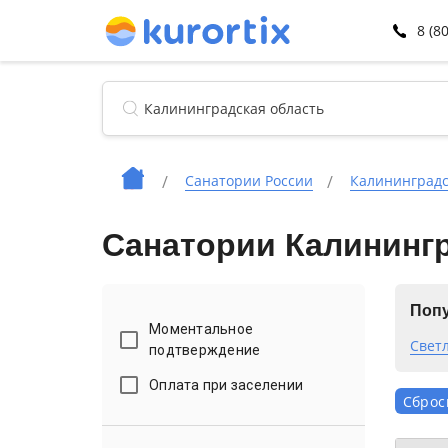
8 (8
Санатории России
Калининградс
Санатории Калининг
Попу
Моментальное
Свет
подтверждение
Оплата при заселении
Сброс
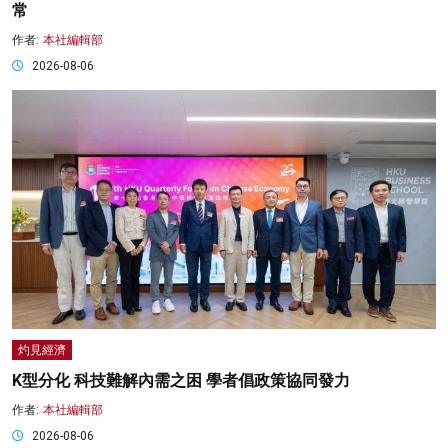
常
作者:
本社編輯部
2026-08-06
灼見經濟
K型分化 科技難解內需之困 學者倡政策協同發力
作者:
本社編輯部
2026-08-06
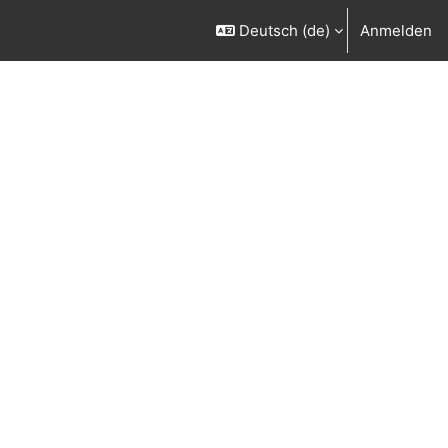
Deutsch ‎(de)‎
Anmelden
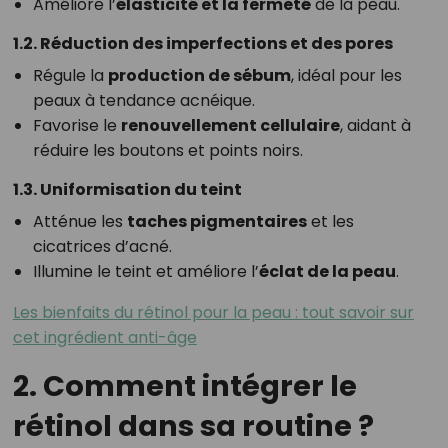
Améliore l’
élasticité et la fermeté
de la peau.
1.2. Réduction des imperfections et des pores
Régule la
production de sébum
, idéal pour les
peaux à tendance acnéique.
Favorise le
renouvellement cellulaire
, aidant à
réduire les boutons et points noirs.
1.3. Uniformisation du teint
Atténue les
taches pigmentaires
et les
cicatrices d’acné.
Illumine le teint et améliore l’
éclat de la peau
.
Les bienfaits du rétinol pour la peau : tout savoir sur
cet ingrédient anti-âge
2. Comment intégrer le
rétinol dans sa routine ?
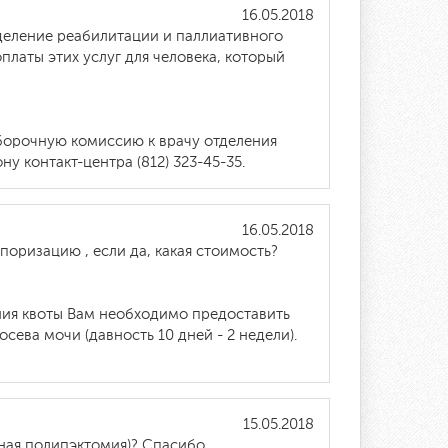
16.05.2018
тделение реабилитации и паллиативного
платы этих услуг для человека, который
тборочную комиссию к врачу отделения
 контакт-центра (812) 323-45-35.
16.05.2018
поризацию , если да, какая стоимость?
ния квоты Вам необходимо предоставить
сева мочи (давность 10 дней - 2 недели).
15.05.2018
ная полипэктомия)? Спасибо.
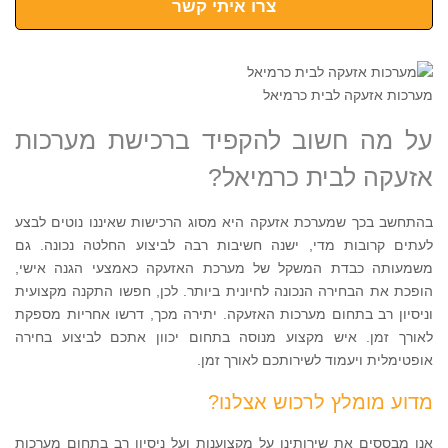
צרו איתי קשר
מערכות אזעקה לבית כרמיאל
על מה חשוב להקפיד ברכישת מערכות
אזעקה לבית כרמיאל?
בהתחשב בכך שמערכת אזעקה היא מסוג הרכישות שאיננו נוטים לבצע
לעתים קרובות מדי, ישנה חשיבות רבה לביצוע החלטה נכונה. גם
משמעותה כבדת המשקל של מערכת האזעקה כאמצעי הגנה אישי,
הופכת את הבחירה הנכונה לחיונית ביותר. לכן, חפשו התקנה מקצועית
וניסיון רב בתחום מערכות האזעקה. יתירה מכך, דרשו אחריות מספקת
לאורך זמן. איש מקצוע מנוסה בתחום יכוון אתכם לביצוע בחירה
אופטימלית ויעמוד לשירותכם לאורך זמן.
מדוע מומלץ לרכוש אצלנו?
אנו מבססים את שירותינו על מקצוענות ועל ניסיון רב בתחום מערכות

----

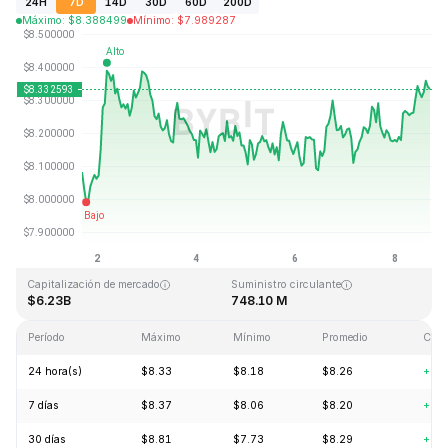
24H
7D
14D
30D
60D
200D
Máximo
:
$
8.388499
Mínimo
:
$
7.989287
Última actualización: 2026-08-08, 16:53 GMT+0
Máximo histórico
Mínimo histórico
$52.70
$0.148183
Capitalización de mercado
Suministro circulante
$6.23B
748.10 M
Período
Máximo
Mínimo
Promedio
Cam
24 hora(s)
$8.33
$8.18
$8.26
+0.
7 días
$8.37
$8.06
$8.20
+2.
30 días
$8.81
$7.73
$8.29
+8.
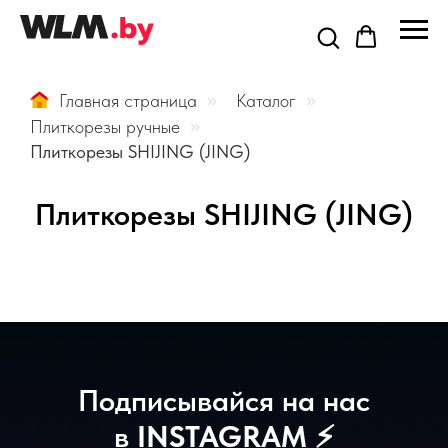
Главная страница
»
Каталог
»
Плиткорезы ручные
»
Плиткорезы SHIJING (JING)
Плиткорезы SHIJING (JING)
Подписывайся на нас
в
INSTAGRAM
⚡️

----

§ **Assignment**: Across the listing above, report every line where "האזעקה" occurs.

§ **Response to the exercise**:
משמעותה כבדת המשקל של מערכת האזעקה כאמצעי הגנה אישי,
וניסיון רב בתחום מערכות האזעקה. יתירה מכך, דרשו אחריות מספקת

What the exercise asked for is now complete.